David Fincher: Mind Games Takes a Deep Dive into a Master Artist’s Obsessions

More than any writer before him, Adam Nayman cuts to the heart of the moral queasiness that abounds in Fincher’s work.

David Fincher: Mind GamesDavid Fincher’s films have a singularly narcotic pull. Their stark, glossy, symmetrical compositions and volatile tracking shots are often accompanied by jagged soundtracks and precisely delivered dialogue that serve to express expertly submerged emotions. On the surface, “glossy” might sound like an odd word to apply to work that’s consumed with brutal, baroque, typically hopeless subject matter. And, indeed, it’s Fincher’s ability to render outré material consumable for mass audiences that’s so often flummoxed critics. Is he a subversive auteur, a hypocritical stylist selling faux rebellion to the multiplexes, or all of the above? This is the question driving David Fincher: Mind Games, and critic Adam Nayman plumbs deeper into the subject than any writer before him.

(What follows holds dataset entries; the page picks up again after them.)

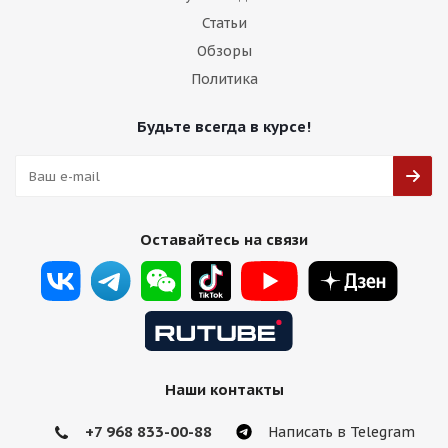
Статьи
Обзоры
Политика
Будьте всегда в курсе!
Оставайтесь на связи
Наши контакты
+7 968 833-00-88
Написать в Telegram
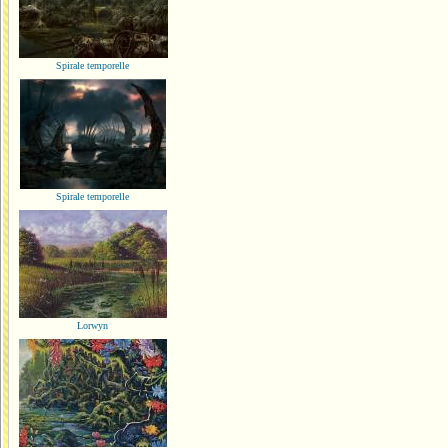
Spirale temporelle
Spirale temporelle
Lorwyn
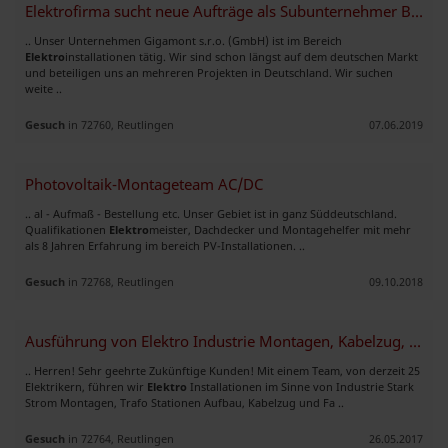
Elektrofirma sucht neue Aufträge als Subunternehmer Bundesweit
.. Unser Unternehmen Gigamont s.r.o. (GmbH) ist im Bereich
Elektro
installationen tätig. Wir sind schon längst auf dem deutschen Markt
und beteiligen uns an mehreren Projekten in Deutschland. Wir suchen
weite ..
Gesuch
in 72760, Reutlingen
07.06.2019
Photovoltaik-Montageteam AC/DC
.. al - Aufmaß - Bestellung etc. Unser Gebiet ist in ganz Süddeutschland.
Qualifikationen
Elektro
meister, Dachdecker und Montagehelfer mit mehr
als 8 Jahren Erfahrung im bereich PV-Installationen. ..
Gesuch
in 72768, Reutlingen
09.10.2018
Ausführung von Elektro Industrie Montagen, Kabelzug, Fahrleitungen
.. Herren! Sehr geehrte Zukünftige Kunden! Mit einem Team, von derzeit 25
Elektrikern, führen wir
Elektro
Installationen im Sinne von Industrie Stark
Strom Montagen, Trafo Stationen Aufbau, Kabelzug und Fa ..
Gesuch
in 72764, Reutlingen
26.05.2017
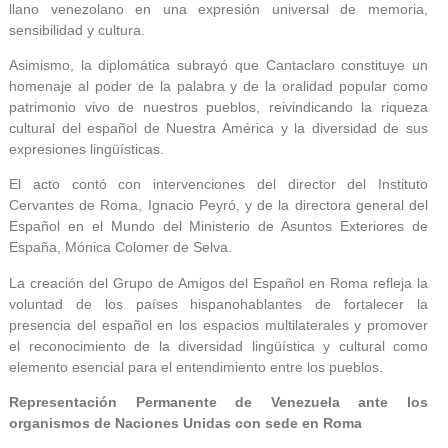
llano venezolano en una expresión universal de memoria,
sensibilidad y cultura.
Asimismo, la diplomática subrayó que Cantaclaro constituye un
homenaje al poder de la palabra y de la oralidad popular como
patrimonio vivo de nuestros pueblos, reivindicando la riqueza
cultural del español de Nuestra América y la diversidad de sus
expresiones lingüísticas.
El acto contó con intervenciones del director del Instituto
Cervantes de Roma, Ignacio Peyró, y de la directora general del
Español en el Mundo del Ministerio de Asuntos Exteriores de
España, Mónica Colomer de Selva.
La creación del Grupo de Amigos del Español en Roma refleja la
voluntad de los países hispanohablantes de fortalecer la
presencia del español en los espacios multilaterales y promover
el reconocimiento de la diversidad lingüística y cultural como
elemento esencial para el entendimiento entre los pueblos.
Representación Permanente de Venezuela ante los
organismos de Naciones Unidas con sede en Roma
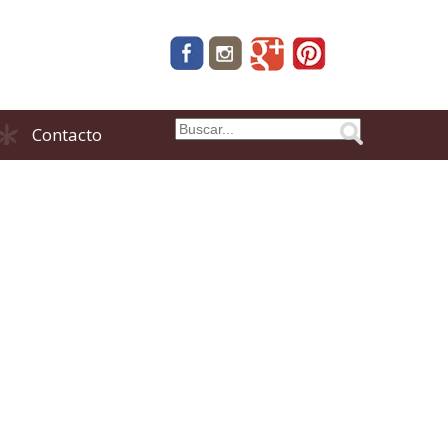
Contacto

Nayman and Fincher are both insatiable consumers of media with addictions to go-big-or-go-home aesthetics. Mind Games has been constructed to immerse the reader in hallucinatory sensory overload, emulating Fincher’s dizzyingly tactile epics. The shrewd, obsessively granular text is divided into six parts, with each of the director’s films accorded their own chapter, along with discussions of his seminal music videos and the presently dormant Netflix series Mindhunter. (The other Netflix show to boast Fincher’s involvement, House of Cards, is omitted on the grounds that it’s not an auteur item—a sound judgment that’s nevertheless disappointing, given the show’s profound impact on the streaming landscape.)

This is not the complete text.